Einstein's notebook, Riemann curvature tensor.

It is difficult to surpass Willie Wong's thorough 2011 answer to the MSE question, "Open problems in General Relativity." But perhaps a core mathematical question has risen to the fore since?

Naked singularities? Beyond the Cauchy horizon? "Electrodynamics of moving bodies?" Florentin Smarandache's 2013 Unsolved Problems in Special and General Relativity (PDF download.)?

Or perhaps Willie's inventory cannot be condensed or sorted further at this point in time?

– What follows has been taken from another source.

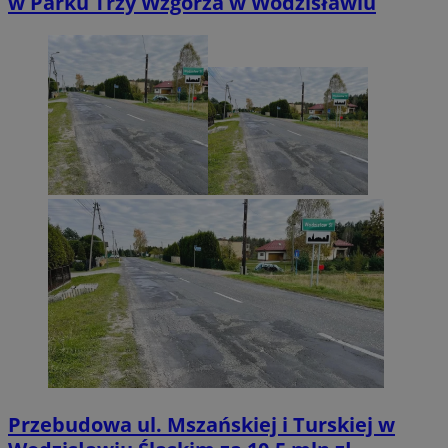
w Parku Trzy Wzgórza w Wodzisławiu
Przebudowa ul. Mszańskiej i Turskiej w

• Does "mathematical" rule out "search for unified field theory"? – The Masked Avenger Apr 3 '15 at 23:54
• That means you're not looking for mathematical problems which relate GR to QFT. In which case, I haven't heard of there being the problem on everyone's minds. But, you'll be interested in the mathematical seminar paper of Penrose, Some Unsolved Problems in Classical General Relativity. – Chris Gerig Apr 4 '15 at 0:04
• The Smarandache volume is quite the eye-opener. From the preface, here's the conclusion of the first paper: "Einstein’s explanation [of the perihelion precession of Mercury], based on wrong integral calculus and arbitrary approximations, is a complete failure." It keeps going like that! – user5117 Apr 4 '15 at 0:34
• I just ran across this recent (Jan 2015) workshop: Mathematical Problems in General Relativity. – Joseph O'Rourke Apr 4 '15 at 16:24
• Smarandache? Seriously? – Emil Jeřábek Apr 4 '15 at 21:06

Fix a manifold $M$ and consider the set of globally hyperbolic solutions $\mathcal{S}(M)$ of Einstein's equations, possibly with appropriate asymptotic conditions. (a) Give $\mathcal{S}(M)$ the structure or an infinite dimensional manifold (or more general kind of smooth space). (b) Pick a subalgebra $\mathcal{A} \subseteq C^\infty(\mathcal{S}(M))$ that separates points, contains at least the local and multi-local functionals. (c) Show that the choice in (b) can be made such that the diffeomorphism-invariant subalgebra $\mathcal{A}^\mathrm{Diff} \subset \mathcal{A}$ separates the orbits of diffeomorphisms and is closed under Poisson brackets (naturally defined by the variational nature of the equations). (d) Explicitly construct the formal deformation quantization of the Poisson algebra $\mathcal{A}^\mathrm{Diff}$ (say using an infinite dimensional version of Fedosov's method).